When I was a boy I remember my family getting one of those big boxes of assorted chocolates as a gift at Christmas. My favorite pieces were the peanut clusters and the caramels. The problem was that everyone liked them as well, so they didn't last long. Also, they were the only two kinds of candy in the box that could be identified on sight. The rest of the pieces were filled with the various assortment of creams-- some I liked, while others my young pallet rejected as something that tasted like chocolate covered liver. The problem was, of course, that I could not tell what was what just by looking at them; and that was before the days when candy manufacturers started putting a diagram on the underside of the box top to help in the process of identification.
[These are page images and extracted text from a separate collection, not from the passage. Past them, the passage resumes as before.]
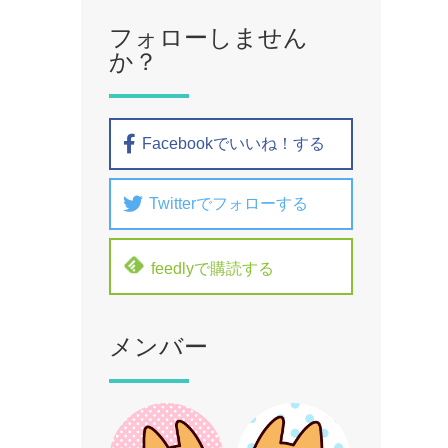
フォローしません
か？
Facebookでいいね！する
Twitterでフォローする
feedlyで購読する
メンバー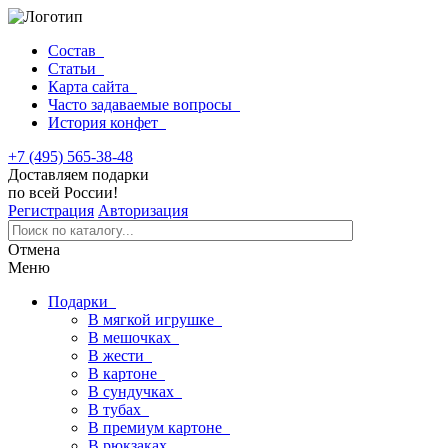
Состав
Статьи
Карта сайта
Часто задаваемые вопросы
История конфет
+7 (495) 565-38-48
Доставляем подарки
по всей России!
Регистрация
Авторизация
Отмена
Меню
Подарки
В мягкой игрушке
В мешочках
В жести
В картоне
В сундучках
В тубах
В премиум картоне
В рюкзаках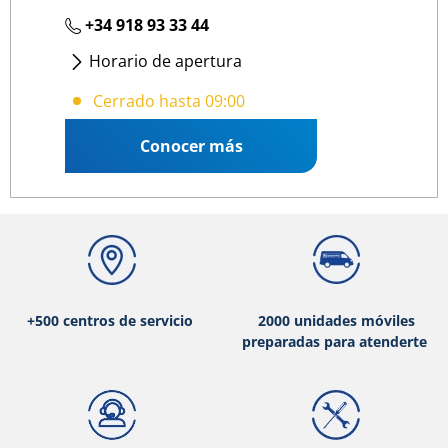
+34 918 93 33 44
Horario de apertura
Lunes
- Viernes
:
09:00 14:00
/
16:00 19:30
Cerrado hasta 09:00
Conocer más
+500 centros de servicio
2000 unidades móviles
preparadas para atenderte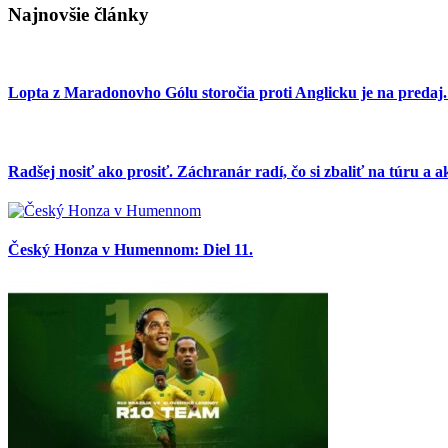
Najnovšie články
Lopta z Maradonovho Gólu storočia proti Anglicku je na predaj
Radšej nosiť ako prosiť. Záchranár radí, čo si zbaliť na túru a ak
Český Honza v Humennom: Diel 11.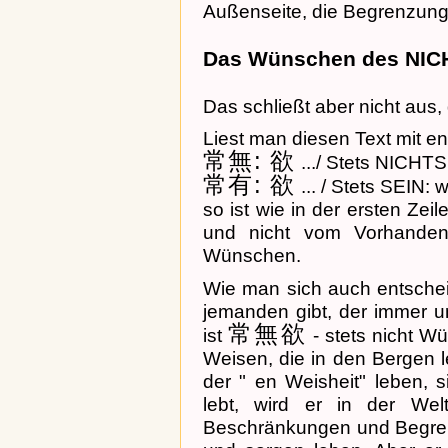
Außenseite, die Begrenzung
Das Wünschen des NIC
Das schließt aber nicht aus,
Liest man diesen Text mit e
常無: 欲
.../ Stets NICHTS
常有: 欲
... / Stets SEIN: 
so ist wie in der ersten Ze
und nicht vom Vorhanden
Wünschen.
Wie man sich auch entschei
jemanden gibt, der immer 
常無欲
ist
- stets nicht Wü
Weisen, die in den Bergen 
der " en Weisheit" leben, 
lebt, wird er in der We
Beschränkungen und Begre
Thus, the only way that I could tell what was inside a piece of chocolate was by tasting it, or pushing my thumb nail on the underside of the piece to get a look at whether the cream inside was to my liking. But I quickly discovered that the latter option was clearly out of bounds as my mother made clear. Any thumb marks on the bottom of the candy would mean that the culprit would be required to eat the piece so desecrated. That would be only the first step in my punishment.
I was left with quite a dilemma. I decided that the best course of action was not to eat any piece of chocolate I was not certain of. That would save me the disaster of having to eat something that tasted like chocolate covered liver as well as receiving any other unsavory punishments.
Life is indeed like a box of chocolates. We never know what we are going to get. I suspect most people understand that idea and embrace it in theory, but in practice we have a difficult time accepting it; especially in Western society where we believe that somehow we have to forge our own destinies through the power of the right of choice. I have suspected for some time that America's emphasis on choice (not on what choice is made, but simply having the choice in the first place) is a denial of the realities of life by setting up the false, and yes, the idolatrous belief that we are the masters of our fate and the captains of our souls. At the end of the day we do not want to acknowledge that most of life is lived as a response to what comes upon us. The ancient Greeks, however, understood this as they reflected on human character and how it was shaped by how women and men responded to those events and happenings that impinged upon them through no choice of their own. We set up the myth that we are the determiners of our destiny through our choices so as not to have to truthfully encounter the meaning of life's contingencies. We may acknowledge in the abstract that life is like a box of chocolates, but when we get what we do not want, we have to somehow convince ourselves that it has nothing to do with who are as individuals, since we are supposed to be in charge of making our own identity.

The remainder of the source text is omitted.